[Start of section]
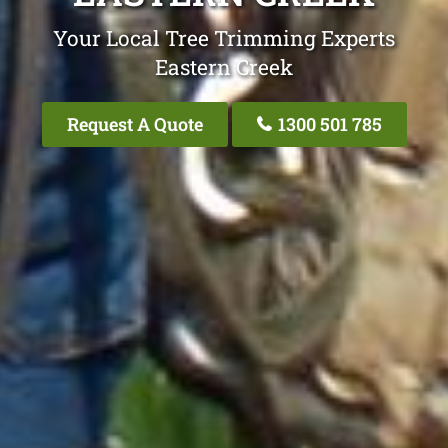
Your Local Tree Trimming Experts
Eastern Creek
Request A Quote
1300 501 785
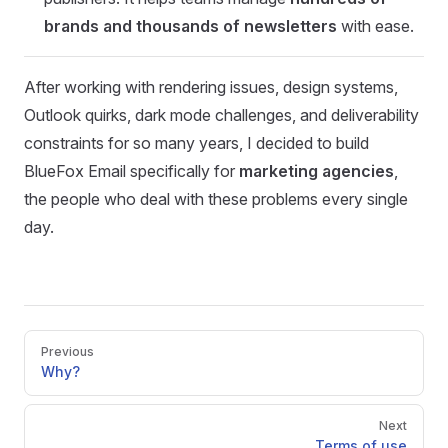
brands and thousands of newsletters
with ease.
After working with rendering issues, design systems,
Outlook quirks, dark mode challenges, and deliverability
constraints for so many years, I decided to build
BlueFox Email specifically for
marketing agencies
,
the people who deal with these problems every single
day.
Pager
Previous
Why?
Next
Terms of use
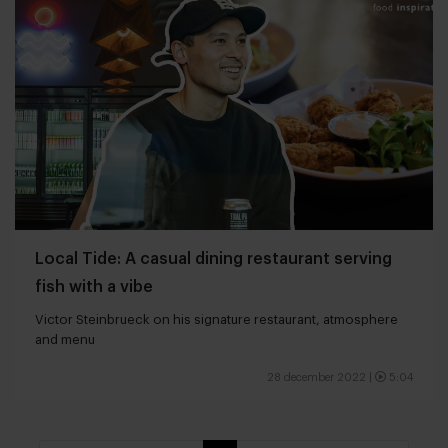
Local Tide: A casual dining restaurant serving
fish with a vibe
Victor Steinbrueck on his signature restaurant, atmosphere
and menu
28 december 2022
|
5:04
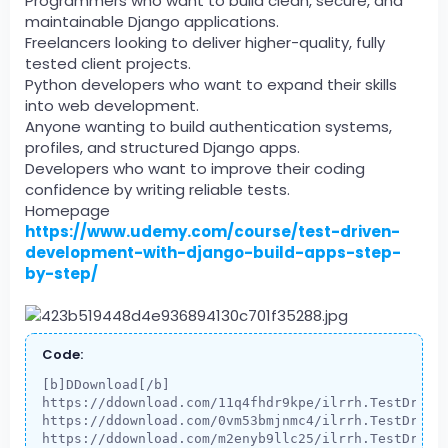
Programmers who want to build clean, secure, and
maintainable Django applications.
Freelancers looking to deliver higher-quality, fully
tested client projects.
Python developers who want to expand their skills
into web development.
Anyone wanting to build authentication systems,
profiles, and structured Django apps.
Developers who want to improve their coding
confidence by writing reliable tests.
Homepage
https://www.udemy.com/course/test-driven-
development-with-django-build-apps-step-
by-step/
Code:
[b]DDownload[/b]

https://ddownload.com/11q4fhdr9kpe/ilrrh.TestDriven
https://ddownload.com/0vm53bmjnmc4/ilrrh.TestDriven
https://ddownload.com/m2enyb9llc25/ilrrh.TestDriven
[End of section]
(What needs to be done) Leave the pictures out, and retype exactly the lines from the one containing "Local Tide: A" through the last line of the entries above, both included.

(Task output)
Local Tide: A casual dining restaurant serving
fish with a vibe
Victor Steinbrueck on his signature restaurant, atmosphere
and menu
28 december 2022
|
5:04
Programmers who want to build clean, secure, and
maintainable Django applications.
Freelancers looking to deliver higher-quality, fully
tested client projects.
Python developers who want to expand their skills
into web development.
Anyone wanting to build authentication systems,
profiles, and structured Django apps.
Developers who want to improve their coding
confidence by writing reliable tests.
Homepage
https://www.udemy.com/course/test-driven-
development-with-django-build-apps-step-
by-step/
Code:
[b]DDownload[/b]

https://ddownload.com/11q4fhdr9kpe/ilrrh.TestDriven
https://ddownload.com/0vm53bmjnmc4/ilrrh.TestDriven
https://ddownload.com/m2enyb9llc25/ilrrh.TestDriven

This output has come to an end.